Yo era joven entonces, apenas
un mozo con los pies descalzos y la cabeza llena de nubes. Ayudaba a mi tío
Gabino, un hombre de pocas palabras y mirada torva, que sembraba junto al
cráter del Rincón de Parangueo. Esa tierra era buena, eso lo sabíamos, pero
nadie se explicaba por qué en nuestra parcela las verduras crecían como si
hubieran probado el elixir de los dioses: calabazas del tamaño de cántaros,
zanahorias que parecían remos, rábanos tan pesados que hacían sudar al burro.
—La tierra no es toda nuestra
—me dijo un día mi tío, mientras contemplaba los surcos como si fueran líneas
de un texto sagrado—. Aquí hay manos que no se ven… y ojos que no duermen.
No entendí entonces. Pero una
noche, lo vi.
Era luna llena. El campo
dormía, y el aire estaba quieto como antes de una tormenta. Me despertó una luz
azul, suave y viva, que parecía flotar sobre la milpa. Me levanté en silencio y
salí, con el corazón haciendo tambor en el pecho. Y allí estaba: una esfera
translúcida, como de cristal respirando, suspendida a un metro del suelo. No
hacía ruido, no quemaba, no huía. Solo flotaba, como si revisara la cosecha con
una calma inhumana. Luego se alzó lentamente, y desapareció entre las
estrellas.
Desde entonces, mi tío ya no
se guardó nada. Me contó que él la había visto antes. Que incluso —y aquí su
voz se quebró—, le había hablado. Pero no con palabras, no. Le mostraron
visiones: surcos en espiral, semillas envueltas en luz, diagramas que parecían
escritura pero estaban vivos. Le enseñaron, según dijo, a sembrar con la fuerza
del cráter, con la respiración de la tierra misma.
Y lo hicimos. Y lo vimos. Lo
que plantábamos crecía con una nobleza que asustaba.
Un día, llevamos nuestras
calabazas al mercado. La gente no lo creía. Algunos pensaron que eran de
cartón, otros que les habíamos metido aire como a las llantas. Una mujer gritó
que eran cosa del demonio. Pero cuando las partieron, vieron su carne tierna y
dorada, y el dulzor natural que no se compra ni se finge.

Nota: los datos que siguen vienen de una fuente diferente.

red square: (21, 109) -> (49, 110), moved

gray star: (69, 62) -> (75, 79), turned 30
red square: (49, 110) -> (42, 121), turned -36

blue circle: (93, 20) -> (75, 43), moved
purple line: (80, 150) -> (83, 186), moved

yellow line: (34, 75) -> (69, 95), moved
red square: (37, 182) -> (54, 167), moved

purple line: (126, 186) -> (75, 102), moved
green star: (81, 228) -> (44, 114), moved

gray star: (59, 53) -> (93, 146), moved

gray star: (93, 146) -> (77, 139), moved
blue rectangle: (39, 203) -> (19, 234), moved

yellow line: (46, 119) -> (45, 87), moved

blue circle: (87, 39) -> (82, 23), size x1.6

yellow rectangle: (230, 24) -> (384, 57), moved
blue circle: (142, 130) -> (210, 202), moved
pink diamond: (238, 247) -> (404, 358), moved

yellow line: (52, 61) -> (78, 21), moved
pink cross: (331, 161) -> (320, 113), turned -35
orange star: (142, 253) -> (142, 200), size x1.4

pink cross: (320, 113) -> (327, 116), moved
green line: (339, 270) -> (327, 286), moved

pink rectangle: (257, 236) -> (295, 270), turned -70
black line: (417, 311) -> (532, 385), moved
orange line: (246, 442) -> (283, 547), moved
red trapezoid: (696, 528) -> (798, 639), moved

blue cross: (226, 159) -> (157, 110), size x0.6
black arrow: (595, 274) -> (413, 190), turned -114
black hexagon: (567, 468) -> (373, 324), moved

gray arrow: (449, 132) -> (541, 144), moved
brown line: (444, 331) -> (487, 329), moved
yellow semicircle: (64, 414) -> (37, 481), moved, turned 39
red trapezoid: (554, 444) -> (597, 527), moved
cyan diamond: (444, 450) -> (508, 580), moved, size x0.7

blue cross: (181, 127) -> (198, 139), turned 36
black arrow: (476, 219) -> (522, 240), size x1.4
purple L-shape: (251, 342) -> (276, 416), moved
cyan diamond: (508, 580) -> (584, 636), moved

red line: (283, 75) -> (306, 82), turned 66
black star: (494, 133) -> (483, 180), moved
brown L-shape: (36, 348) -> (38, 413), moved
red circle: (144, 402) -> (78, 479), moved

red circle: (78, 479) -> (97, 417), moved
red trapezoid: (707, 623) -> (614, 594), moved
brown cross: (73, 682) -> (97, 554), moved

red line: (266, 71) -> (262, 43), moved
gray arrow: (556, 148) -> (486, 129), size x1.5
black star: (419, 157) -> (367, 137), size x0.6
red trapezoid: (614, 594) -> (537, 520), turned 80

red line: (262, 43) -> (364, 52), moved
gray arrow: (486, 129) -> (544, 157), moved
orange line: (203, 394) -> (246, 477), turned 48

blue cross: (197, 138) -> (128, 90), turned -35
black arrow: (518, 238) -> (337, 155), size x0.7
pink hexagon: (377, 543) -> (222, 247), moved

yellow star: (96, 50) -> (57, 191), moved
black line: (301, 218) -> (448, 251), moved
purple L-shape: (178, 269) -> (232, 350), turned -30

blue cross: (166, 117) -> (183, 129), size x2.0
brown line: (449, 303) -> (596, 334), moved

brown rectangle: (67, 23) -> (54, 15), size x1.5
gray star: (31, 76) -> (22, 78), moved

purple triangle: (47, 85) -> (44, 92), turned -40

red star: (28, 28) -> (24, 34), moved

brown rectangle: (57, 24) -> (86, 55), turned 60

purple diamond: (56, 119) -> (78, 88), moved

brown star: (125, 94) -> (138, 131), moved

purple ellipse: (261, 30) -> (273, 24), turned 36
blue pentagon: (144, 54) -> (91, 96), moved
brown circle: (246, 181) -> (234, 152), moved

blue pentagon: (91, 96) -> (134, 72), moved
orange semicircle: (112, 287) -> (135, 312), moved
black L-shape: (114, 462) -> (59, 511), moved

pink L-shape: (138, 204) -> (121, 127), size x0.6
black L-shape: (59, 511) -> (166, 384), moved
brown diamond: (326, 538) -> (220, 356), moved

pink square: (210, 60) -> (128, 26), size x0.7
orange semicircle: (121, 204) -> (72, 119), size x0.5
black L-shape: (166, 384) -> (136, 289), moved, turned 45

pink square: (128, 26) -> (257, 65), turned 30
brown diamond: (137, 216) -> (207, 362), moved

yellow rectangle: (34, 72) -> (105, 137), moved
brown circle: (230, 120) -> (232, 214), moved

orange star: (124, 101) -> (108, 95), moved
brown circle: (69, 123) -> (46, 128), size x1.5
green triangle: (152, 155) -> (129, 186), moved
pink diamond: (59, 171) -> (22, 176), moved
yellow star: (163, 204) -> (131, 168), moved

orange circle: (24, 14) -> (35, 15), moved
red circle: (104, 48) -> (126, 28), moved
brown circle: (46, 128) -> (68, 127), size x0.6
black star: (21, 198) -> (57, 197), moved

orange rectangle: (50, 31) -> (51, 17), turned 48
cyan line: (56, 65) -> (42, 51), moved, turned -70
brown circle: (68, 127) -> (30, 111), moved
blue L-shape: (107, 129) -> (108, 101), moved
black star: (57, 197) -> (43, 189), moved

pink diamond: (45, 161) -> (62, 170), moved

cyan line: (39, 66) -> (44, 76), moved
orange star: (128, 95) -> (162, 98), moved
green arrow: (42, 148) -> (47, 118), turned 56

Pronto otros quisieron imitar
el milagro. Escarbaron sus tierras, recitaron oraciones, usaron fertilizantes
de todos los colores. Pero no fue lo mismo. Porque no era cuestión de técnica,
sino de sintonía.
Con el tiempo, las luces
dejaron de venir. O quizá dejaron de mostrarse. Las calabazas volvieron a su
tamaño humilde, y los hombres también.
Mi tío Gabino se fue de este
mundo con los pies polvosos y la frente en alto. En su cuaderno dejó dibujos de
surcos y símbolos, como un códice campesino. Los he mostrado a ingenieros y
científicos, pero ninguno entiende. Yo sí, aunque no con la mente, sino con las
manos.
Porque algunos secretos no se
entienden: se cultivan.
Y yo, que he visto los
sembradores del cielo, te digo esto: la tierra escucha, y el cielo responde. A
veces, hasta nos enseña. Solo hay que callar lo suficiente para oírlo.